More often though, I’m left with vague impressions. I know the emotions the story stirred up, or the big WHAT driving the story- the moral or philosophical values winding through it. But I cannot remember character names or subplots or even some of the bigger plots.
Yet I keep reading. The experience of each new book thrills me. I’m excited to deal with new places, people, and ideas, some that are quite challenging. Some are impossible to love, but still valuable for having encountered them. This always makes me think of the Ralph Waldo Emerson quote:
I cannot remember the books I’ve read any more than the meals I have eaten; even so, they have made me.Ralph Waldo Emerson
There are so many reasons to read, even with a porous memory like mine. Not the least of which being that reading changes our outlook on an intuitive level. Like antioxidants, the things we read bounce around inside us and react with everything we’ve already consumed, slowly reinforcing or confronting how we think and feel on different subjects.
For me, reading a good book is about immersion. An excellent novel or memoir is just as much a work of art as a film or a string quarter or a masterful painting. It’s something to get lost in. It’s an exercise in letting go and enjoying the moment– a feat that is all too rare in our increasingly productivity-obsessed world.
And if reading is about immersion, why would I be trying to memorize facts?
Many times, as I’m reading, learning a new fact prompts me not to memorize it (I’m pretty sure I have far too little storage space for everything that I’ve found mildly interesting.) But it does spark an idea! Often I jot these down to use in my own work. Or I Google it and spend a delightful fifteen minutes going down the rabbit hole of the internet.
I come out the other side feeling much more enlightened if a little foggy on what exactly I just learned. But the next time an idea sparks, the connection grows clearer.
The brain is a great place to make creative connections and a pretty poor place to store information.Danika Ellis at Book Riot
As a writer, I also understand how books are designed to be empathetic. Even as I write this, I want you to feel less alone, less guilty, if you struggle with forgetting what you read.

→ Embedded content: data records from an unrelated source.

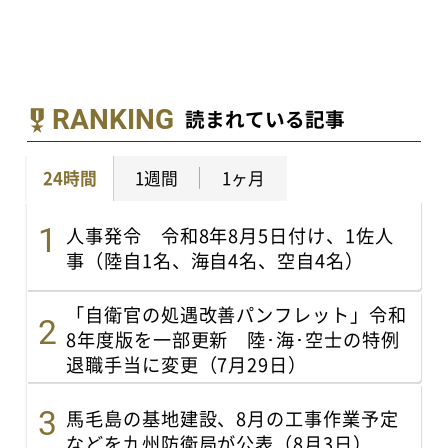
RANKING
読まれている記事
24時間
1週間
1ヶ月
人事発令 令和8年8月5日付け、1佐人
事（陸自1名、海自4名、空自4名）
「自衛官の処遇改善パンフレット」令和
8年度版を一部更新 陸･海･空士の特例
退職手当に変更（7月29日）
馬毛島の基地建設、8月の工事作業予定
などを九州防衛局が公表（8月3日）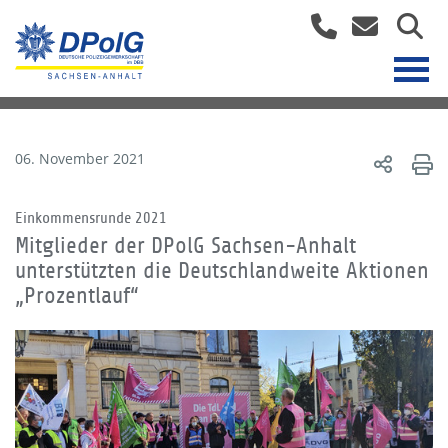
06. November 2021
Einkommensrunde 2021
Mitglieder der DPolG Sachsen-Anhalt
unterstützten die Deutschlandweite Aktionen
„Prozentlauf“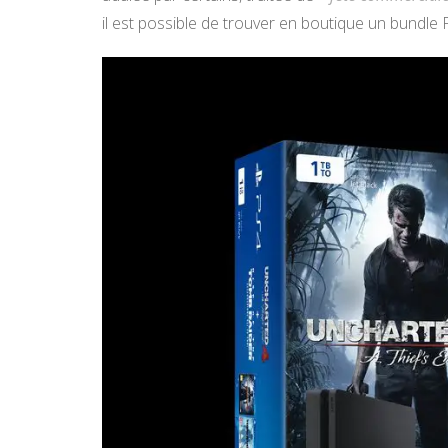
il est possible de trouver en boutique un bundle P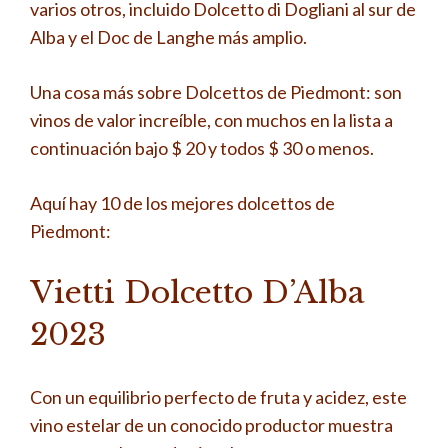
varios otros, incluido Dolcetto di Dogliani al sur de
Alba y el Doc de Langhe más amplio.
Una cosa más sobre Dolcettos de Piedmont: son
vinos de valor increíble, con muchos en la lista a
continuación bajo $ 20 y todos $ 30 o menos.
Aquí hay 10 de los mejores dolcettos de
Piedmont:
Vietti Dolcetto D’Alba
2023
Con un equilibrio perfecto de fruta y acidez, este
vino estelar de un conocido productor muestra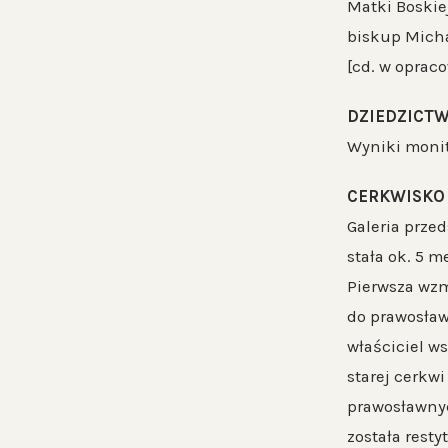
Matki Boskiej
biskup Micha
[cd. w oprac
DZIEDZICTW
Wyniki monito
CERKWISKO
Galeria prze
stała ok. 5 m
Pierwsza wzm
do prawosławn
właściciel w
starej cerkw
prawosławnych
została resty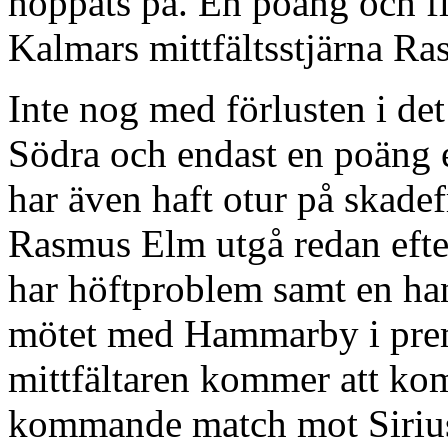
hoppats på. En poäng och fl
Kalmars mittfältsstjärna R
Inte nog med förlusten i de
Södra och endast en poäng 
har även haft otur på skade
Rasmus Elm utgå redan efter
har höftproblem samt en ha
mötet med Hammarby i prem
mittfältaren kommer att kom
kommande match mot Siriu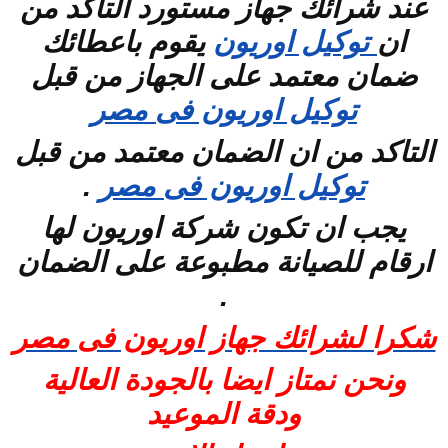
عند شرائك جهاز مستورد التاكد من
ان
توكيل اوريون
يقوم باعطائك
ضمان معتمد على الجهاز من قبل
توكيل اوريون فى مصر
التاكد من ان الضمان معتمد من قبل
توكيل اوريون فى مصر
.
يجب ان تكون شركة اوريون لها
ارقام للصيانة مطبوعة على الضمان
.
شكرا لشرائك جهاز اوريون فى مصر
ونحن نمتاز ايضا بالجودة العالية
ودقة الموعيد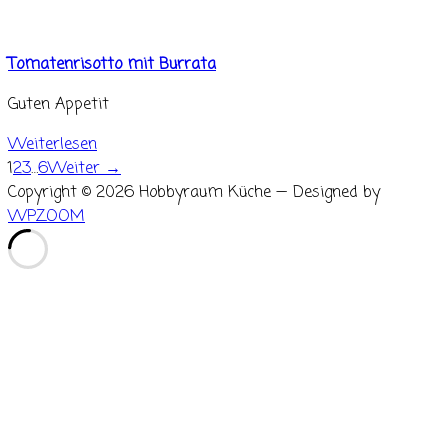
Tomatenrisotto mit Burrata
Guten Appetit
Weiterlesen
1
2
3
…
6
Weiter →
Copyright © 2026 Hobbyraum Küche
— Designed by
WPZOOM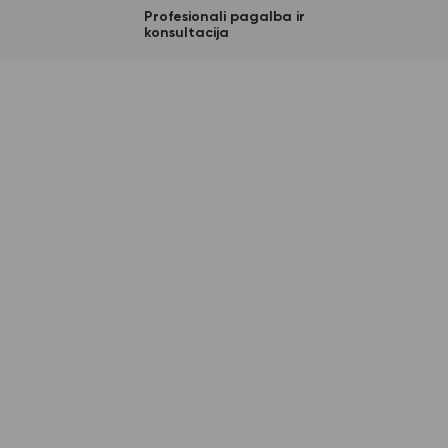
Profesionali pagalba ir
konsultacija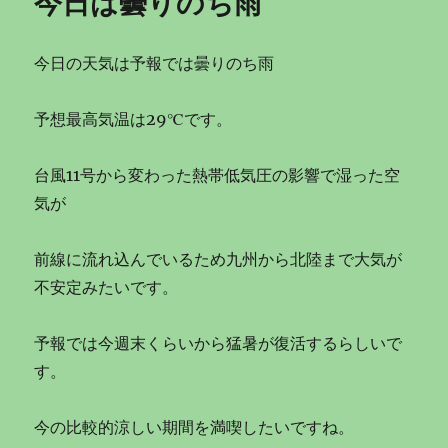
今日は曇りのち雨
今日の天気は予報では曇りのち雨
予想最高気温は29℃です。
台風11号から変わった熱帯低気圧の影響で湿った空
気が
前線に流れ込んでいるため九州から北陸まで大気が
不安定みたいです。
予報では今週末くらいから猛暑が復活するらしいで
す。
今の比較的涼しい期間を満喫したいですね。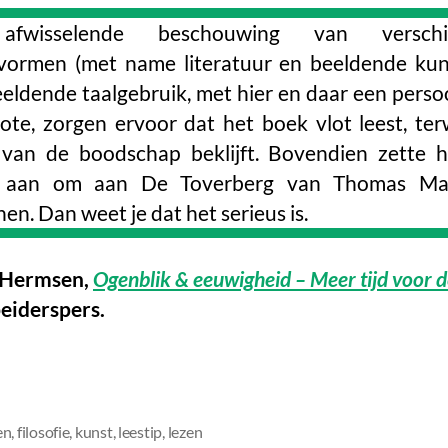
fwisselende beschouwing van verschil
vormen (met name literatuur en beeldende kun
eldende taalgebruik, met hier en daar een persoo
ote, zorgen ervoor dat het boek vlot leest, terw
 van de boodschap beklijft. Bovendien zette h
e aan om aan De Toverberg van Thomas Ma
en. Dan weet je dat het serieus is.
. Hermsen,
Ogenblik & eeuwigheid – Meer tijd voor d
eiderspers.
en
,
filosofie
,
kunst
,
leestip
,
lezen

I want you to feel connected to me and to others who are forgetful readers.
Beyond empathy, reading has been proven to spark our neurons with joy, hope, love, and even spiritual experience. Certain pieces can make us more generous, adventurous, and even courageous. So reading isn’t just some immersive escape- though it certainly can be. Reading can also make us more of ourselves out in the world.
Now that I’ve spent a lot space convincing you to read even if you forget, there are a few ways to up your recall, if you really want to be able to remember a book long enough to discuss it at the next dinner party. (Or next week with your book club, whatever floats your boat.)
In all my searching, I found three big takeaways:
1: There is no reading. Only re-reading.
It’s just about impossible to “know” a book with only one pass through it. We don’t expect to master anything else on the first try, so why should reading be any different?
If you want to up your recall, read it again!
(And being a forgetful reader certainly makes re-reads much more exciting. Coming back to a much-loved book and discovering new treasures with each turn of the page is very much like catching up with an old friend after years of being separated.)
2. Break out the book report and… summarize!
Ok, maybe not a full-on book report. But there are plenty of reading and “Books I Have Read” journals out there that can help you jot down the main characters, settings, and big plot points, as well as how you felt about the book. Writing reinforces memory, so this is a good trick to have.
3. Talk it over.
Grab a reading buddy. Maybe this is your best friend or your spouse. Maybe you find a #bookstagram buddy. Or a book club. Whoever it is, pairing up with one person or a group to talk over a book certainly helps you remember it. And it helps you see it from different perspectives!
Lastly, do not stress! To sound like a kindergarten teacher, reading is fun. And we can enjoy it just for that and not try to make it into some sort of party trick.
I’ve gotten more comfortable talking about the impressions books made on me than hard and fast facts about them, and I’ve done just fine. I’ve even admitted that I can’t remember a time or two. And no one has called me a fraud or made faces. Some people have looked relieved.
So go grab a book and just enjoy it. I promise there won’t be a pop quiz later!